**Exercise objective**
Copy the data exactly. Images are to be left out.

**Data to process**
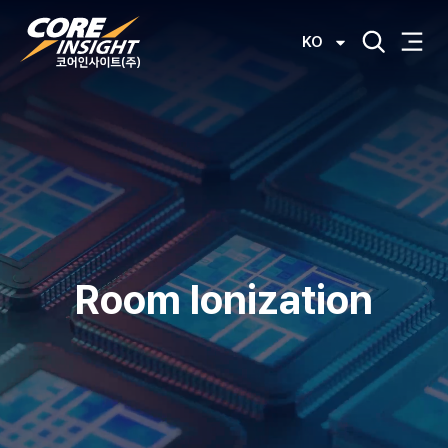
KO
Room Ionization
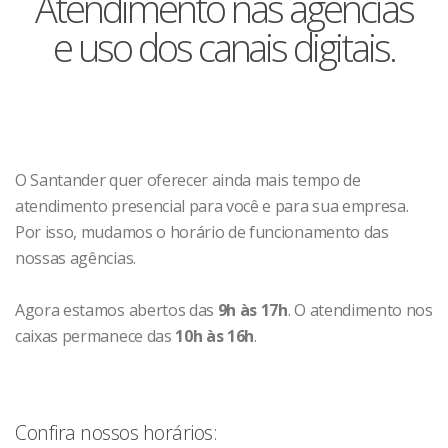
Atendimento nas agências
e uso dos canais digitais.
O Santander quer oferecer ainda mais tempo de
atendimento presencial para você e para sua empresa.
Por isso, mudamos o horário de funcionamento das
nossas agências.
Agora estamos abertos das
9h às 17h
. O atendimento nos
caixas permanece das
10h às 16h
.
Confira nossos horários:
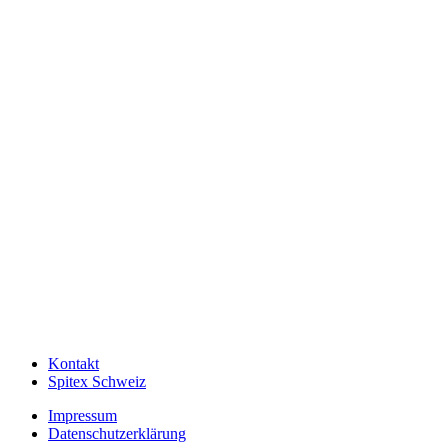
Kontakt
Spitex Schweiz
Impressum
Datenschutzerklärung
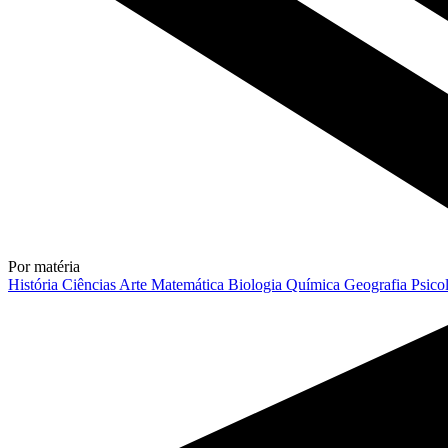
Por matéria
História
Ciências
Arte
Matemática
Biologia
Química
Geografia
Psico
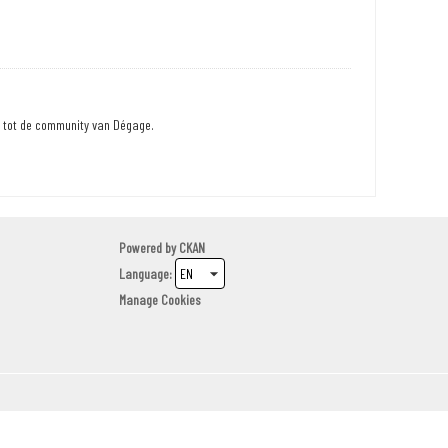
n tot de community van Dégage.
Powered by
CKAN
Language
Manage Cookies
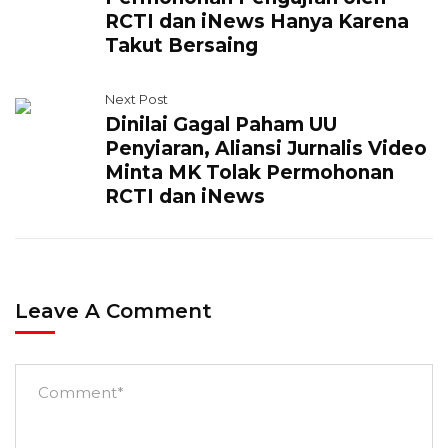
RCTI dan iNews Hanya Karena
Takut Bersaing
Next Post
Dinilai Gagal Paham UU
Penyiaran, Aliansi Jurnalis Video
Minta MK Tolak Permohonan
RCTI dan iNews
Leave A Comment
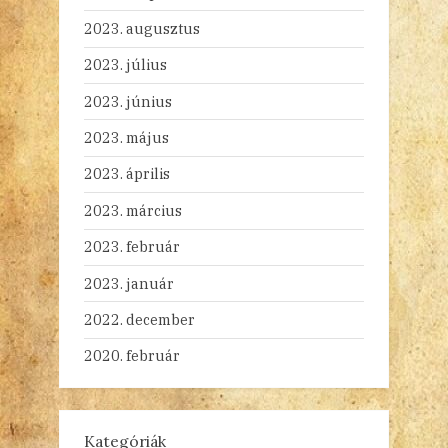
2023. augusztus
2023. július
2023. június
2023. május
2023. április
2023. március
2023. február
2023. január
2022. december
2020. február
Kategóriák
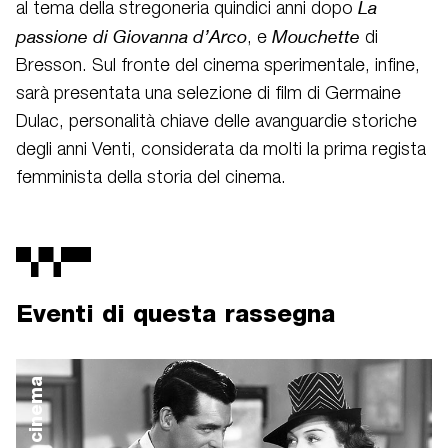
La
al tema della stregoneria quindici anni dopo
passione di Giovanna d’Arco
Mouchette
, e
di
Bresson. Sul fronte del cinema sperimentale, infine,
sarà presentata una selezione di film di Germaine
Dulac, personalità chiave delle avanguardie storiche
degli anni Venti, considerata da molti la prima regista
femminista della storia del cinema.
Eventi di questa rassegna
cinema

**Output for this task**
KO
Room Ionization
Atendimento nas agências
e uso dos canais digitais.
O Santander quer oferecer ainda mais tempo de
atendimento presencial para você e para sua empresa.
Por isso, mudamos o horário de funcionamento das
nossas agências.
Agora estamos abertos das
9h às 17h
. O atendimento nos
caixas permanece das
10h às 16h
.
Confira nossos horários:
Kontakt
Spitex Schweiz
Impressum
Datenschutzerklärung
Por matéria
História
Ciências
Arte
Matemática
Biologia
Química
Geografia
Psico
n tot de community van Dégage.
Powered by
CKAN
Language
Manage Cookies
RCTI dan iNews Hanya Karena
Takut Bersaing
Next Post
Dinilai Gagal Paham UU
Penyiaran, Aliansi Jurnalis Video
Minta MK Tolak Permohonan
RCTI dan iNews
Leave A Comment
2023. augusztus
2023. július
2023. június
2023. május
2023. április
2023. március
2023. február
2023. január
2022. december
2020. február
Kategóriák
La
al tema della stregoneria quindici anni dopo
passione di Giovanna d’Arco
Mouchette
, e
di
Bresson. Sul fronte del cinema sperimentale, infine,
sarà presentata una selezione di film di Germaine
Dulac, personalità chiave delle avanguardie storiche
degli anni Venti, considerata da molti la prima regista
femminista della storia del cinema.
Eventi di questa rassegna
cinema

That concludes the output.